An assembly is called 'managed' because it is managed by the Common Language Runtime (CLR or .NET runtime) when it is executed. The CLR uses the .NET Framework Class Libraries (FCL) and Just-in-Time (JIT) compiler to convert it to machine code that is specific, or native, for the Operating system it's running on. Of course, much more is involved, but this is the process in a nutshell just big enough to contain this nut.
The following chapters go into the details for each step required to create a module initializer to resolve embedded assemblies:
- 1. Embedding a resource into an assembly
- 2. Resolving an assembly
- 3. Resolving an embedded assembly
- 4. Adding a module initializer
Note that all code and the full proof of concept can be downloaded from my GitHub project.
1. Embedding a resource into an assembly
The preparation for the embedding of a resource, is done in the
Visual C# Project, while the actual embedment is executed by the
compiler. After embedding a resource into the Managed Assembly, the .dll
or .exe will be a little bigger in size. In this step, we want to embed
an assembly in order to be able to resolve it at runtime later.
To add a .dll to your project as an embedded resource, follow the steps below:
- In Visual Studio, right-click the project name, click 'Add', and then click 'Add Existing Item'.
- Browse to the location of the .dll to add to your project, select it and click 'Add'.
- Right-click the newly added file and select 'Properties'.
- In the Properties dialog box, locate the 'Build Action' property. By default, this property is set to 'Content'. Click the property and change it to 'Embedded Resource'.
For my 'Coen.Utilities' project, I added the 'SharpZipLib.dll' and placed it inside a folder called 'Embedded':
Compile the project and notice the output assembly file's size has
increased as it now contains the included file as well. You can also use
ildasm.exe (MSIL Disassembler, shipped with Visual Studio) to check the Manifest of your assembly.
My 'Coen.Utilities' increased by 200.704 bytes after embedding
the SharpZipLib.dll. The manifest below shows it's indeed part of my
assembly and it has a length of 0x00031000, which is 200.704 in decimal.
Note that the path of the project-folder in which
this file is stored, is added to the assembly's default namespace. Its
result is the namespace in which the embedded resource can be found at
runtime. In my 'Coen.Utilities' assembly with that same default namespace, an embedded resource in a project folder called 'Embedded' can be found in the namespace 'Coen.Utilities.Embedded'.
The screenshot above of the manifest proves this as well. It's easy
enough, but important when we build the embedded resource resolver later
on.
2. Resolving an assembly
Resolving of assemblies is done by the CLR at runtime, which is
nothing more than finding the required assemblies when they're needed.
Whenever the CLR cannot find an assembly in its usual probing paths, an AssemblyResolve
event will be invoked. By handling this event, the application can help
the CLR locate and load an assembly, its specific version from exotic
places like network locations or ... from an embedded resource.

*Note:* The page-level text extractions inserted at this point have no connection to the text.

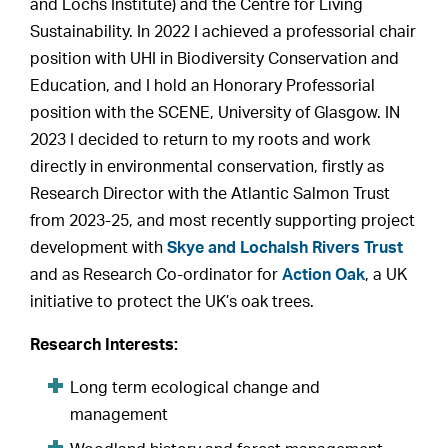
and Lochs Institute) and the Centre for Living
Sustainability. In 2022 I achieved a professorial chair
position with UHI in Biodiversity Conservation and
Education, and I hold an Honorary Professorial
position with the SCENE, University of Glasgow. IN
2023 I decided to return to my roots and work
directly in environmental conservation, firstly as
Research Director with the Atlantic Salmon Trust
from 2023-25, and most recently supporting project
development with
Skye and Lochalsh Rivers Trust
and as Research Co-ordinator for
Action Oak
, a UK
initiative to protect the UK’s oak trees.
Research Interests:
Long term ecological change and
management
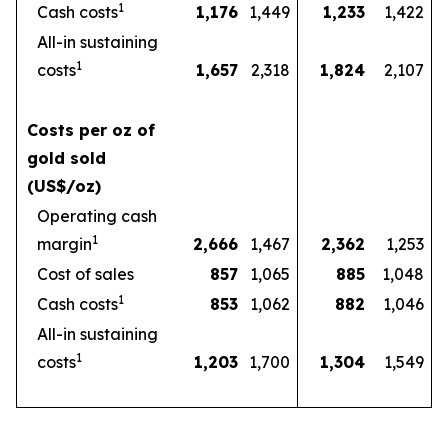
1
Cash costs
1,176
1,449
1,233
1,422
All-in sustaining
1
costs
1,657
2,318
1,824
2,107
Costs per oz of
gold sold
(US$/oz)
Operating cash
1
margin
2,666
1,467
2,362
1,253
Cost of sales
857
1,065
885
1,048
1
Cash costs
853
1,062
882
1,046
All-in sustaining
1
costs
1,203
1,700
1,304
1,549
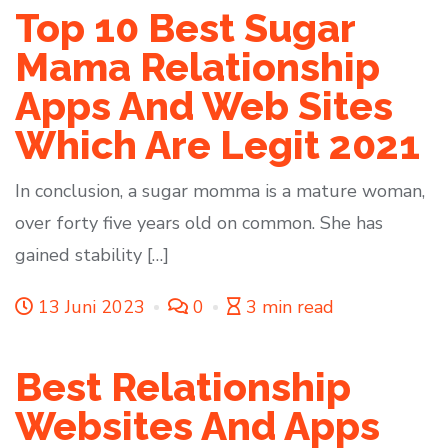
Top 10 Best Sugar
Mama Relationship
Apps And Web Sites
Which Are Legit 2021
In conclusion, a sugar momma is a mature woman,
over forty five years old on common. She has
gained stability […]
13 Juni 2023
0
3 min read
Best Relationship
Websites And Apps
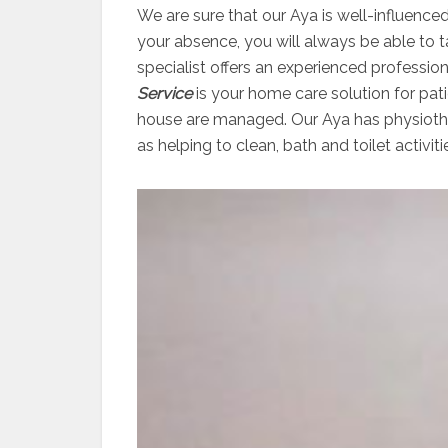
We are sure that our Aya is well-influenced
your absence, you will always be able to 
specialist offers an experienced professio
Service
is your home care solution for pati
house are managed. Our Aya has physiother
as helping to clean, bath and toilet activiti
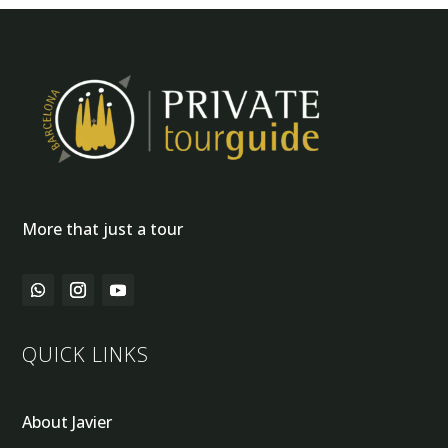
More that just a tour
QUICK LINKS
About Javier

Before we get into resolving embedded assemblies, let's see how a straight-forward runtime assembly resolving is done by .NET via the System.AppDomain.AssemblyResolve event.
Consider the following code, which is simplified for the purpose of explaining the mechanism:
static void Main()
{
System.AppDomain.CurrentDomain.AssemblyResolve += CurrentDomainAssemblyResolve;
var myClass = new MyClass();
myClass.DoSomething();
}
private static Assembly CurrentDomainAssemblyResolve(object sender, ResolveEventArgs args)
{
var fileName = new AssemblyName(args.Name).Name;
var filePath = Path.Combine(AssemblyVault, fileName);
if (File.Exists(filePath))
return Assembly.LoadFile(filePath);
return null;
}
- line 3 subscribes to the AssemblyResolve event with 'CurrentDomainAssemblyResolve' as a handler. This handler will be called whenever the AssemblyResolve event is invoked.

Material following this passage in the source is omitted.